Imagine if the Legislature imposed a windmill and solar energy mandate on electric utilities that required many more workers to produce the same amount of power and also increased your annual electric bills by around $100. (Actually, it already did — see 2007 Senate Bill 213; House vote here, and Senate vote here.)
Note that under the mandate, the amount of goods and services produced by the overall economy hasn’t changed at all — costlier power doesn’t put any additional products on the shelves, restaurants on Main Street, janitors in the schools or smartphone minutes in your account. The only thing that’s changed is that you have $100 less to purchase those goods and services, whose prices may also have gone up because of higher electricity costs.

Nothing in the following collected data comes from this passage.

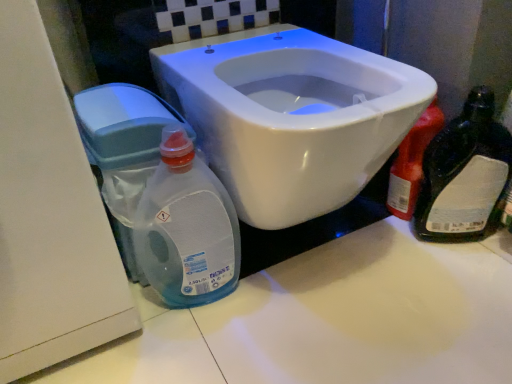 In order to click on vacant space in front of translucent plastic bottle at right in this screenshot , I will do `click(419, 262)`. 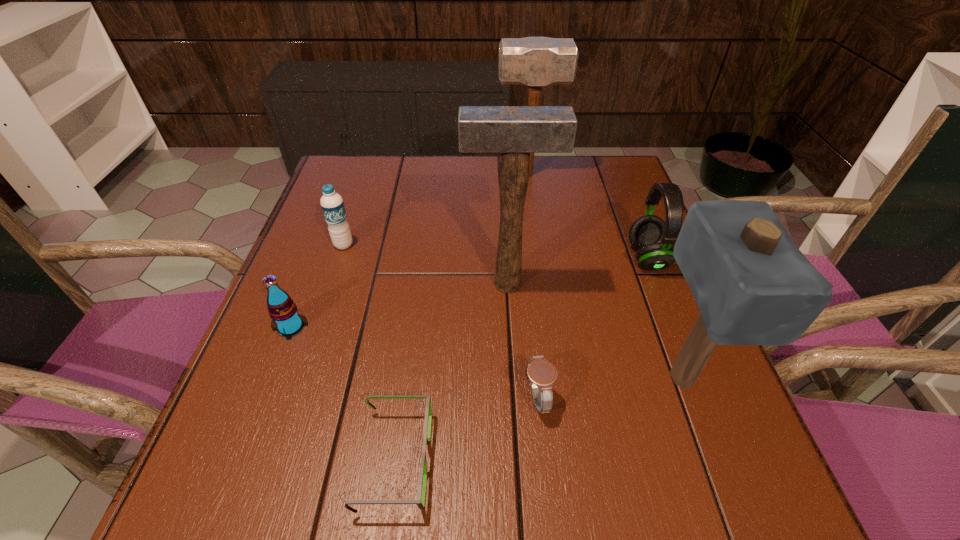 At what (x,y) coordinates should I click in order to perform the action: click on free space that is in between the water bottle and the sixth tallest object. Please return your answer as a coordinate pair (x, y). The height and width of the screenshot is (540, 960). Looking at the image, I should click on (317, 286).

In order to click on vacant space in between the second farthest mallet and the headset in this screenshot , I will do `click(577, 271)`.

Locate which object is the fifth closest to the rightmost mallet. Please provide its 2D coordinates. Your answer should be formatted as a tuple, i.e. [(x, y)], where the tuple contains the x and y coordinates of a point satisfying the conditions above.

[(532, 61)]

The height and width of the screenshot is (540, 960). In order to click on object that stands as the fourth closest to the second nearest mallet in this screenshot , I will do `click(332, 204)`.

I want to click on mallet that is the second nearest to the sixth tallest object, so 532,61.

The height and width of the screenshot is (540, 960). Find the location of `mallet that stands as the closest to the soda`. mallet that stands as the closest to the soda is located at coordinates (514, 131).

This screenshot has width=960, height=540. Find the location of `blank space that satisfies the following two spatial constraints: 1. on the front side of the second farthest mallet; 2. on the right side of the rightmost mallet`. blank space that satisfies the following two spatial constraints: 1. on the front side of the second farthest mallet; 2. on the right side of the rightmost mallet is located at coordinates (513, 377).

Find the location of a particular element. The width and height of the screenshot is (960, 540). vacant region that satisfies the following two spatial constraints: 1. on the label of the watch; 2. on the right side of the water bottle is located at coordinates tap(293, 399). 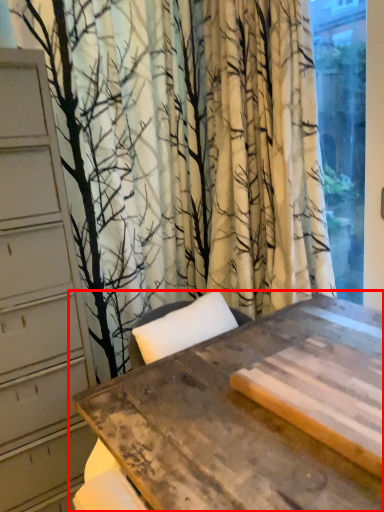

Are you better off? Clearly not. Is anyone better off? Someone might answer that those extra workers employed by utilities are better off. But wouldn’t they be just as well served by different jobs that actually increased the overall amount of goods and services produced by the economy, rather than just raising the cost of a critical input needed to produce all goods and services?
The answer is yes, and so the “green jobs” myth. Paying more to get the same thing does not improve the well-being of families, businesses, the economy or the nation. (Yes, the nation: Michigan utilities all use domestic coal, gas or nuclear energy — not imported oil — and we have enough of the first two to last the rest of this century.)